We recently saw a Facebook post featuring a series of images of people on a cold beach bundling up horses with what looked like duct tape and insulation material. The post, tagged at Corolla Wild Horse Beach in Corolla, North Carolina, has about 10,000 reactions and 5,800 comments, and has been shared 2,000 times on social media.
Corolla is in the Outer Banks, an island chain in North Carolina that in addition to an angsty teen adventure drama of the same name, hosts wild horses—the Colonial Spanish Mustangs. The area was also bracing for record-breaking snow and freezing temperatures.
“Today, the nonprofit organization Outer Banks People helped prepare the wild horses for low temperatures and possible snow. To keep them warm during extreme cold, we carefully wrapped them in recycled insulation materials,” reads the Facebook post. “At this time, we are accepting donations of insulation and duct tape to continue supporting our efforts. Every contribution helps keep our local wildlife warm and safe during the winter conditions.”
We thought it was hilarious. Using insulation material to keep horses warm surprised our resident equestrian—but perhaps desperate times had truly called for desperate measures. Plus, the photographs look incredibly realistic. They aren’t particularly good quality, nor are the framings perfect.
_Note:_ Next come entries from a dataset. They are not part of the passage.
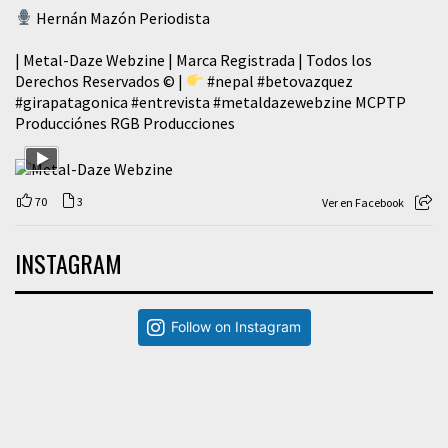
Hernán Mazón Periodista
| Metal-Daze Webzine | Marca Registrada | Todos los
Derechos Reservados © |
#nepal
#betovazquez
#girapatagonica
#entrevista
#metaldazewebzine
MCPTP
Producciónes RGB Producciones
70
3
Ver en Facebook
INSTAGRAM
Follow on Instagram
Things started looking suspicious when we couldn’t find any entity called “Outer Banks People.” It turned out to be yet another example of the AI bait-and-switch. The profile was full of their other interesting content—a rodent in a prison jumpsuit, what looks like a cross between a horse and a sphynx cat with a wig on its head, and authorities wielding flame throwers in front of a gas station, to name a few.
Chris Winter, Chief Executive Officer of the Corolla Wild Horse Fund, drove the final nail into the coffin by confirming that “it is entirely fake; the pictures are AI generated,” he tells Popular Science. “It is unfortunate that these posts continue to be made, as it creates considerable and widespread concern for the well being of the horses,” he adds.
This incident comes rather appropriately in the wake of a Conservation Biology study we reported on last year, in which researchers highlighted the problems associated with social media videos and photos of wildlife made with AI, including presenting a false impression of the animal world.
Moral of the story, take a closer look at that funky animal content before sharing it.